By Kate Tummarello - 08/18/14 10:57 AM EDT
The Wall Street Journal editorial board is criticizing the Federal Trade Commission (FTC) for “stretching the law” to go after companies that have been hacked.
In an editorial Sunday, the Journal sided with Wyndham Hotels in its case against the commission over charges that the hotel company failed to protect consumer data.
In 2012, the FTC brought a lawsuit against Wyndham for failing to protect consumers’ data — including credit card information — when the company suffered a data breach.
The company challenged the agency, accusing it of overreaching its congressionally granted authority.
The U.S. Court of Appeals for the 3rd Circuit said last month that it will consider Wyndham’s appeal after a district court rejected the company’s attempts to have the case dismissed.
The editorial board said it hopes the 3rd Circuit sides with Wyndham.
“The problem with [the FTC’s] reasoning is that the companies targeted by the FTC were the victims of ‘deceptive’ hacking acts,” the editorial board wrote. “But in FTC land they are guilty of an unfair trade practice for failing to have commercially reasonable data security practices for protecting consumers information.”
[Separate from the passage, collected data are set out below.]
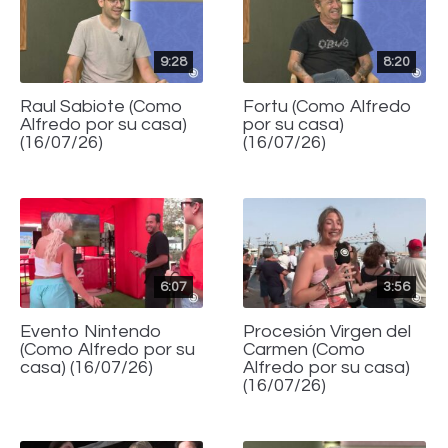
9:28
8:20
Raul Sabiote (Como
Fortu (Como Alfredo
Alfredo por su casa)
por su casa)
(16/07/26)
(16/07/26)
6:07
3:56
Evento Nintendo
Procesión Virgen del
(Como Alfredo por su
Carmen (Como
casa) (16/07/26)
Alfredo por su casa)
(16/07/26)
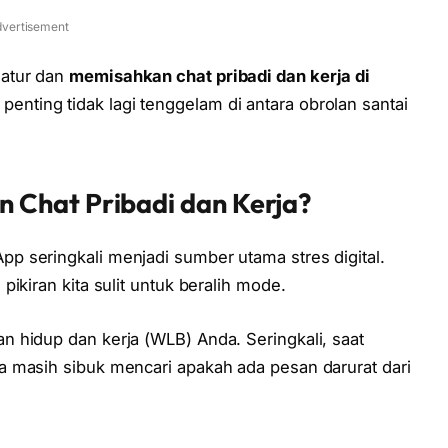
vertisement
gatur dan
memisahkan chat pribadi dan kerja di
ting tidak lagi tenggelam di antara obrolan santai
 Chat Pribadi dan Kerja?
p seringkali menjadi sumber utama stres digital.
ikiran kita sulit untuk beralih mode.
 hidup dan kerja (WLB) Anda. Seringkali, saat
 masih sibuk mencari apakah ada pesan darurat dari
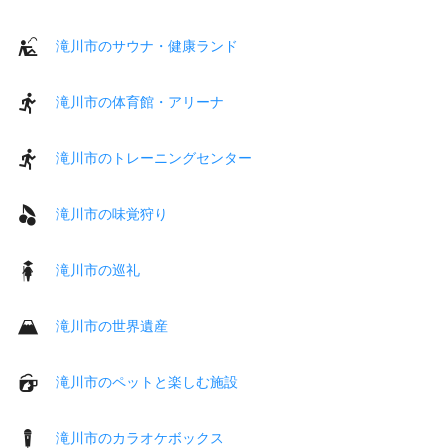
滝川市のサウナ・健康ランド
滝川市の体育館・アリーナ
滝川市のトレーニングセンター
滝川市の味覚狩り
滝川市の巡礼
滝川市の世界遺産
滝川市のペットと楽しむ施設
滝川市のカラオケボックス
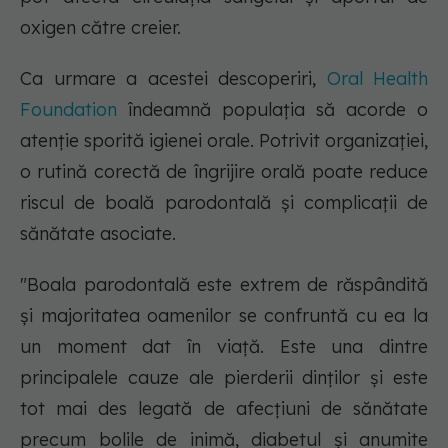
oxigen către creier.
Ca urmare a acestei descoperiri,
Oral Health
Foundation
îndeamnă populația să acorde o
atenție sporită igienei orale. Potrivit organizației,
o rutină corectă de îngrijire orală poate reduce
riscul de boală parodontală și complicații de
sănătate asociate.
"Boala parodontală este extrem de răspândită
și majoritatea oamenilor se confruntă cu ea la
un moment dat în viață. Este una dintre
principalele cauze ale pierderii dinților și este
tot mai des legată de afecțiuni de sănătate
precum bolile de inimă, diabetul și anumite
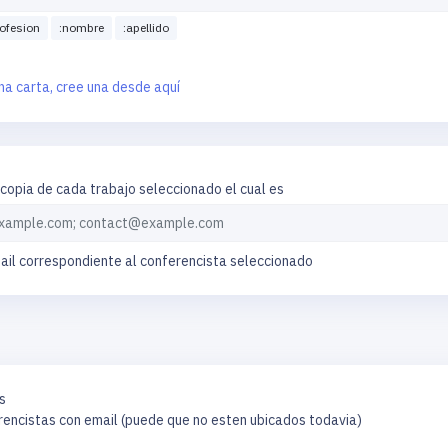
rofesion
:nombre
:apellido
na carta, cree una desde aquí
 copia de cada trabajo seleccionado el cual es
mail correspondiente al conferencista seleccionado
s
erencistas con email (puede que no esten ubicados todavia)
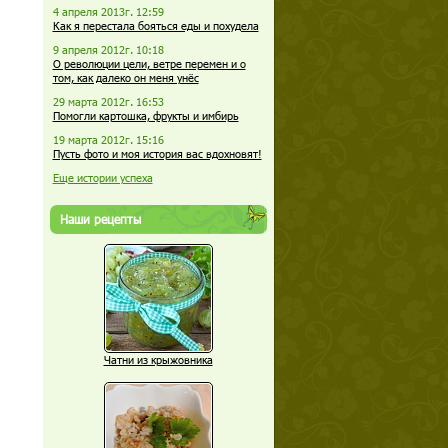
4 апреля 2013г. 12:59
Как я перестала бояться еды и похудела
9 апреля 2012г. 10:18
О революции цели, ветре перемен и о
том, как далеко он меня унёс
29 марта 2012г. 16:53
Помогли картошка, фрукты и имбирь
19 марта 2012г. 15:16
Пусть фото и моя история вас вдохновят!
Еще истории успеха
Наши рецепты
Чатни из крыжовника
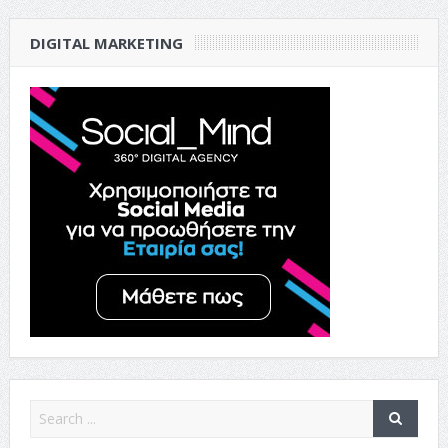
DIGITAL MARKETING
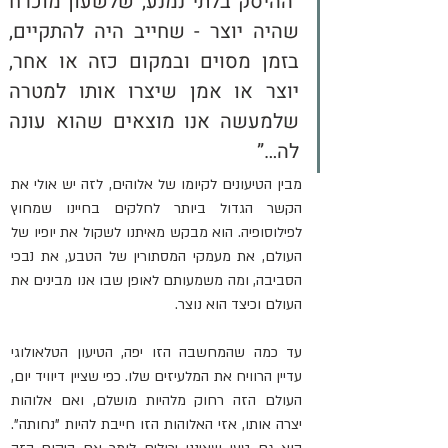
"ההיסק בלתי נמנע, שלשעון מוכרח 
שהיה יוצר - שחייב היה להתקיים, 
בזמן מסוים ובמקום כזה או אחר, 
יוצר או אמן שיצרו אותו למטרה 
שלמעשה אנו מוצאים שהוא עונה 
לה…”
מבין הטיעונים לקיומו של אלוהים, לזה יש אולי את 
הקשר הגדול ביותר לחלקים בחיינו שמחוץ 
לפילוסופיה. הוא מבקש מאיתנו לשקול את יופיו של 
העולם, את מעמקי המסתורין של הטבע, את נבכי 
הסביבה, ומה משמעותם לאופן שבו אנו מבינים את 
העולם וכיצד הוא נוצר.
עד כמה שהמחשבה הזו יפה, הטיעון הטלאולוגי 
עדיין הרוויח את המלעיזים שלו. כפי שציין דיוויד יום, 
העולם הזה רחוק מלהיות מושלם, ואם אלוהות 
יצרה אותו, אזי האלוהות הזו חייבת להיות "נחותה". 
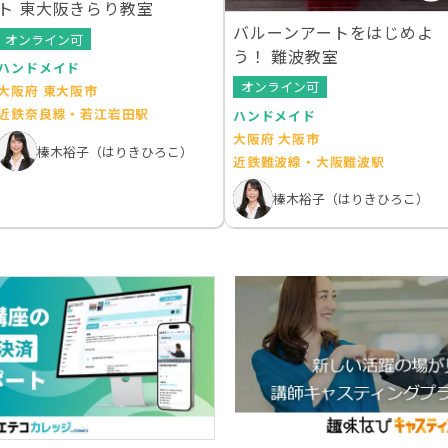
ト 東大阪きらり教室
バルーンアートをはじめよ
オンライン可
う！ 難波教室
ハンドメイド
オンライン可
大阪府 東大阪市
近鉄奈良線・若江岩田駅
ハンドメイド
大阪府 大阪市
榛木裕子（はりきひろこ）
近鉄難波線・大阪難波駅
榛木裕子（はりきひろこ）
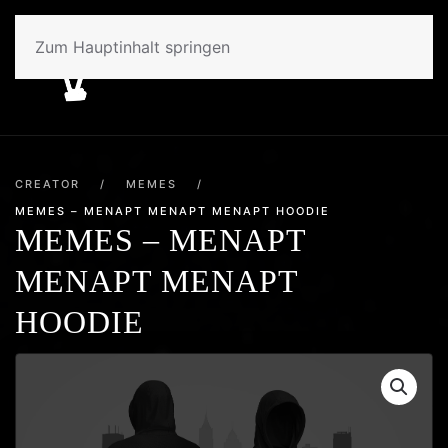
Zum Hauptinhalt springen
CREATOR
/
MEMES
/
MEMES – MENAPT MENAPT MENAPT HOODIE
MEMES – MENAPT
MENAPT MENAPT
HOODIE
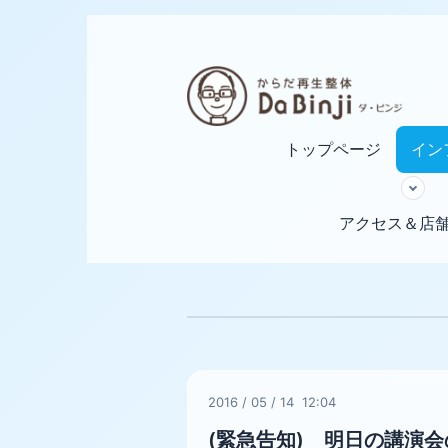
トップページ
イン
アクセス＆店
2016
/
05
/
14 12:04
(緊急告知) 明日の講演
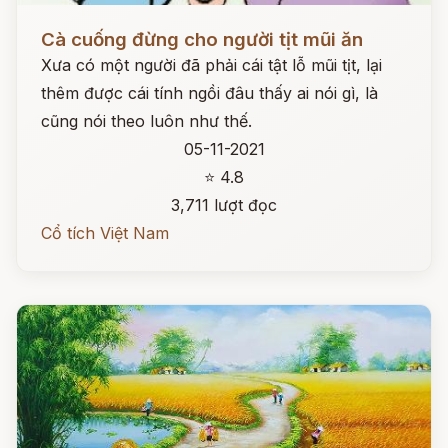
Đọc ngay
Cà cuống đừng cho người tịt mũi ăn
Xưa có một người đã phải cái tật lỗ mũi tịt, lại
thêm được cái tính ngồi đâu thấy ai nói gì, là
cũng nói theo luôn như thế.
05-11-2021
⭐ 4.8
3,711 lượt đọc
Cổ tích Việt Nam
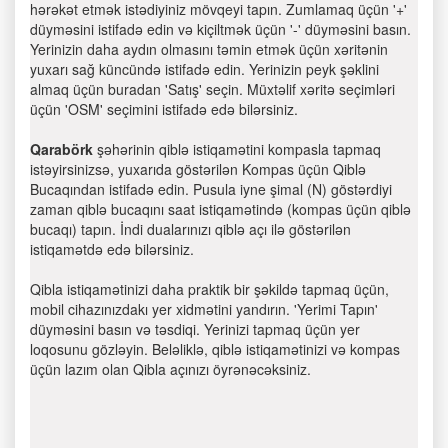
hərəkət etmək istədiyiniz mövqeyi tapın. Zumlamaq üçün '+'
düyməsini istifadə edin və kiçiltmək üçün '-' düyməsini basın.
Yerinizin daha aydın olmasını təmin etmək üçün xəritənin
yuxarı sağ küncündə istifadə edin. Yerinizin peyk şəklini
almaq üçün buradan 'Satış' seçin. Müxtəlif xəritə seçimləri
üçün 'OSM' seçimini istifadə edə bilərsiniz.
Qarabörk
şəhərinin qiblə istiqamətini kompasla tapmaq
istəyirsinizsə, yuxarıda göstərilən Kompas üçün Qiblə
Bucaqından istifadə edin. Pusula iyne şimal (N) göstərdiyi
zaman qiblə bucaqını saat istiqamətində (kompas üçün qiblə
bucaqı) tapın. İndi dualarınızı qiblə açı ilə göstərilən
istiqamətdə edə bilərsiniz.
Qibla istiqamətinizi daha praktik bir şəkildə tapmaq üçün,
mobil cihazınızdakı yer xidmətini yandırın. 'Yerimi Tapın'
düyməsini basın və təsdiqi. Yerinizi tapmaq üçün yer
loqosunu gözləyin. Beləliklə, qiblə istiqamətinizi və kompas
üçün lazım olan Qibla açınızı öyrənəcəksiniz.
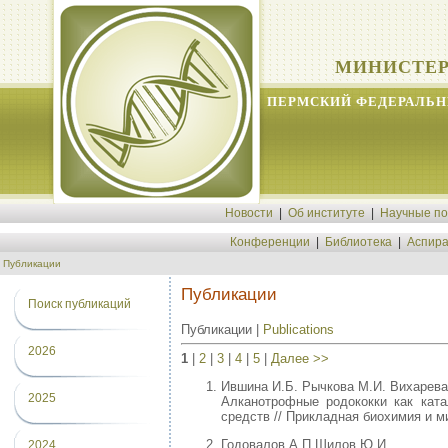
МИНИСТЕР
ПЕРМСКИЙ ФЕДЕРАЛЬН
Новости
|
Об институте
|
Научные п
Конференции
|
Библиотека
|
Аспира
Публикации
Публикации
Поиск публикаций
Публикации |
Publications
2026
1
|
2
|
3
|
4
|
5
|
Далее >>
Ившина И.Б. Рычкова М.И. Вихарева
2025
Алканотрофные родококки как ката
средств // Прикладная биохимия и ми
Годовалов А.П Шилов Ю.И.
2024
The editorial pushed back on the agency’s use of its ability to go after “unfair or deceptive practices” without providing guidelines about what constitutes unfair or deceptive practices when it comes to data security.
“Companies have more than ample incentive to deter hacking. … But using nebulous laws to hold companies to unspecified ex post facto standards of data security is an abuse of federal authority,” the editorial said.
In a statement, an FTC spokesman defended the agency while declining to comment on the specific case.
"It is important to note that our efforts in data security are focused not on breaches, but on the commonly known vulnerabilities that cause breaches and the steps businesses can and should take to protect the data that consumers have entrusted to them," the spokesman said.
"When businesses fail to adequately protect that data, the harms to consumers – from identity theft to extensive financial losses – can be very substantial.”
-- This post was updated at 6:04 p.m.